1.08.2018

MUSTARD APPLE GRILLED CHEESE // elspeth

Quickly, before the girls need picking up and the wood needs stacking and dinner needs chopping and a radio show needs turning in:



Unwrap a loaf of bread. Slice it thin, or as thin as the crumbly, homemade feel of it allows, and slather it with mustard. Dijon or whole grain, whatever you prefer. Cut two thick slabs of extra sharp cheddar and a sweet, juicy Macoun from the farmers' market. Cut off a few thin slices—three will do—and layer them on the mustard. Warm up a big pat of homemade butter in a pan. Transfer the bread and the insides together carefully, so that no cheese or apple escape, and turn the heat to medium, maybe medium low. Cover the pan. Wait—not a distracted wait, no telephone calls or writing or dish washing—just a few minutes, until you hear the faintest sizzle of cheese from under the lid of the pan. Open, flip, and wait again—less this time, a minute, maybe two.

When it's ready both sides are dark and crispy, verging on burnt but not quite there, and the cheese spilling out the sides makes crispy little lace edges in the pan. Now eat, with the rest of the apple and a bitter winter green salad and a glass of milk.

On Saturday, maybe again, with a beer.



MUSTARD APPLE GRILLED CHEESE

Is this a recipe? Maybe, maybe not, but I like to give credit where credit's due, and the inspiration for this sandwich did come from a recipe, one found in The Apple Lover's Cookbook by Amy Traverso. "Pretty much anyone can make an acceptable grilled cheese sandwich," Amy admits. But the combination of sharp cheese, sweet apples, and tangy mustard is unbeatable, particularly with the remaining apple slices, a salad, and a few bread and butter pickles.

butter, for the pan
2 slices bread (I like our homemade Easy Little Bread but a nice sourdough would be good too)
2 teaspoons whole grain mustard
2-3 slices of a crisp, sweet, juicy apple (I love Macouns, still available at the Orleans Winter Farmers Market!)
2 ounces sharp Cheddar cheese, sliced

Warm up the butter in a cast iron skillet over medium heat.
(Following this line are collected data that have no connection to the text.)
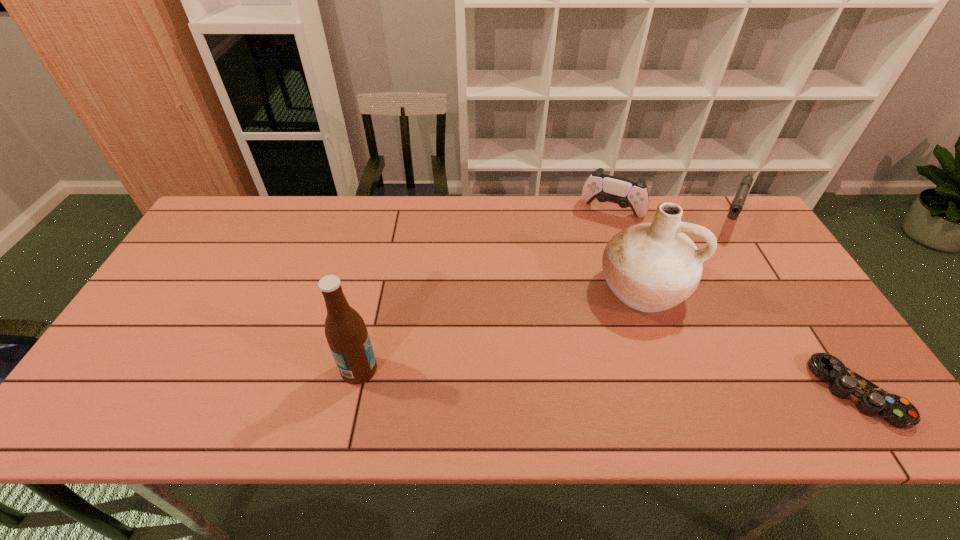 Find the location of `vacant space that's between the beer bottle and the gun`. vacant space that's between the beer bottle and the gun is located at coordinates (544, 295).

This screenshot has height=540, width=960. In order to click on vacant area that lies between the shorter control and the farther control in this screenshot , I will do `click(734, 302)`.

This screenshot has width=960, height=540. I want to click on free space between the shortest object and the gun, so click(x=793, y=306).

Locate an element on the screen. This screenshot has height=540, width=960. empty space between the taller control and the leftmost object is located at coordinates (486, 291).

This screenshot has width=960, height=540. Find the location of `empty space between the beer bottle and the third farthest object`. empty space between the beer bottle and the third farthest object is located at coordinates (500, 329).

Locate an element on the screen. This screenshot has width=960, height=540. unoccupied position between the shorter control and the left control is located at coordinates (734, 302).

The width and height of the screenshot is (960, 540). Find the location of `free space between the gun and the shortest object`. free space between the gun and the shortest object is located at coordinates (793, 306).

Identify the location of empty space that is in between the gun and the leftmost object. Image resolution: width=960 pixels, height=540 pixels. (544, 295).

This screenshot has height=540, width=960. I want to click on object that is the closest to the gun, so click(650, 267).

Select which object appears as the fourth closest to the farther control. Please provide its 2D coordinates. Your answer should be formatted as a tuple, i.e. [(x, y)], where the tuple contains the x and y coordinates of a point satisfying the conditions above.

[(346, 333)]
Spread the mustard on one side of the bread. Layer it with apples and cheese, press the remaining slice on top, and transfer carefully to the pan. Cook, covered, for 3-4 minutes, or until the bottom side of the bread is golden and crusty and the cheese has visibly started to melt. Flip and cook another 2ish minutes until the other side is golden and crusty and the cheese starts to drip down the sides of the bread into the pan. Enjoy warm.

1.02.2018

We begin again // elspeth


The upheaval of the last year was big. I would say bigger than I imagined, but that's not true. I have an active imagination, and it tends toward the worst. 2017 was roughly on course, or maybe slightly better, than I imagined it would be. The upheaval started out political, but for me as for many I know, it quickly got personal. As in: if I do not believe in this system, in what ways am I perpetuating it? How am I complicit? What can I change?
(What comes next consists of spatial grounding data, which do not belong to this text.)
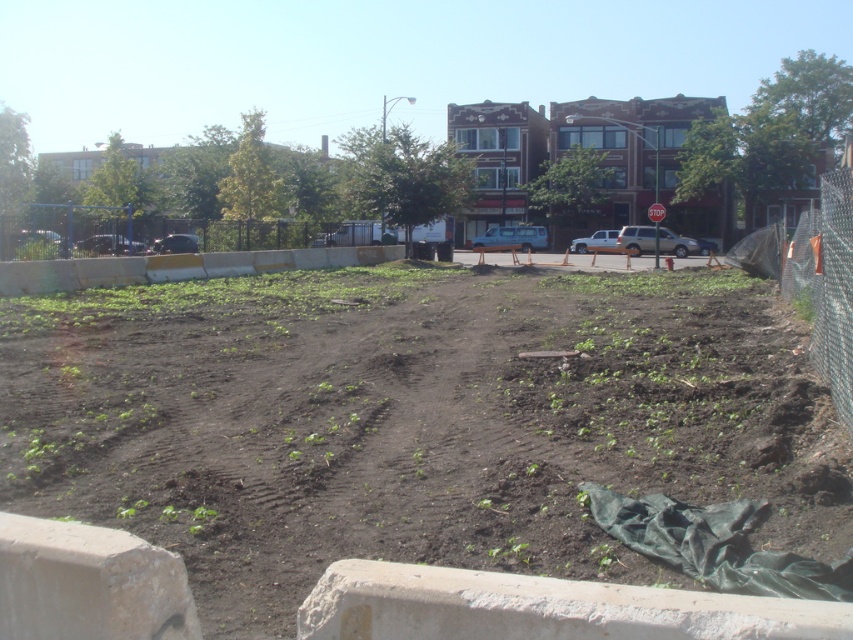 Can you confirm if dark brown soil at center is thinner than black metal fence at left?

Incorrect, dark brown soil at center's width is not less than black metal fence at left's.

Does dark brown soil at center have a lesser height compared to black metal fence at left?

Correct, dark brown soil at center is not as tall as black metal fence at left.

Does point (492, 518) come in front of point (271, 236)?

That is True.

The height and width of the screenshot is (640, 853). I want to click on dark brown soil at center, so click(x=412, y=420).

Is dark brown soil at center above chain-link fence at right?

Actually, dark brown soil at center is below chain-link fence at right.

Consider the image. Between dark brown soil at center and chain-link fence at right, which one has more height?

With more height is chain-link fence at right.

The height and width of the screenshot is (640, 853). What do you see at coordinates (412, 420) in the screenshot? I see `dark brown soil at center` at bounding box center [412, 420].

At what (x,y) coordinates should I click in order to perform the action: click on dark brown soil at center. Please return your answer as a coordinate pair (x, y). The image size is (853, 640). Looking at the image, I should click on (412, 420).

Between black metal fence at left and chain-link fence at right, which one is positioned higher?

black metal fence at left is above.

Can you confirm if black metal fence at left is bigger than chain-link fence at right?

Yes, black metal fence at left is bigger than chain-link fence at right.

Is point (71, 212) in front of point (811, 241)?

That is False.

Identify the location of black metal fence at left. The width and height of the screenshot is (853, 640). (148, 234).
And so I started last year with a list. I accomplished or at least attempted many of the items on it. Some were small and some were big (keep a careful garden record; get an EV). Some had to do with food, others with community and volunteering. In retrospect, the big things were not necessarily the ones I thought they would be: the electric motor we got for our bucket bike was much simpler and also much more transformative than the electric car: not so much in terms of carbon emissions, but in terms of happiness. The local climate action group I started has morphed into a bigger, better, and more wonderfully unwieldy thing than I'd have thought. "Make something in a crock" turned out to be a resolution about friendship, not food. 


A lot of this last year for me was about walking outside of my comfort zone. I like to feel with others but I prefer to think alone; for me thinking, growing community projects with groups are hard. It challenges me, and I want to keep up with that challenge. But as much this year ended up being about  challenge, it was also about acceptance. I read a great quote sometime back in September about climate change, from an article on eco-anxiety published on Grist.org

"When you feel anxious and out of control in the face of a changing planet, choose the thing that you can do best and most effectively, and then don't let others ruin your faith in it."

It's good advice, not just for climate challenges but for life. There's a big sign above my desk these days. "EMBRACE WHO YOU ARE," it says. It's tacked up next to a photograph of my grandmother at 95 and a hand-drawn sketch of a farm Alex and I visited in November. Below it is a picture of us taken at our staff party in late September. Alex is holding his hand up to stop the camera, and we're jostling each other, laughing. It is late at night and we are in a bar. I put my pants through the laundry the next day without realizing the polaroid was in my pocket, and the picture is tattered around the edges, but our grins and our togetherness are unmarred.

I'm not making out loud or on paper resolutions this year. They haven't changed much from last year's list on the fridge, or the 2013 one still taped up behind my bathroom cabinet door. I know the things I do best and most effectively. Keeping the faith is the challenge, the thing to work on. It's the part that's most important, and also most hard.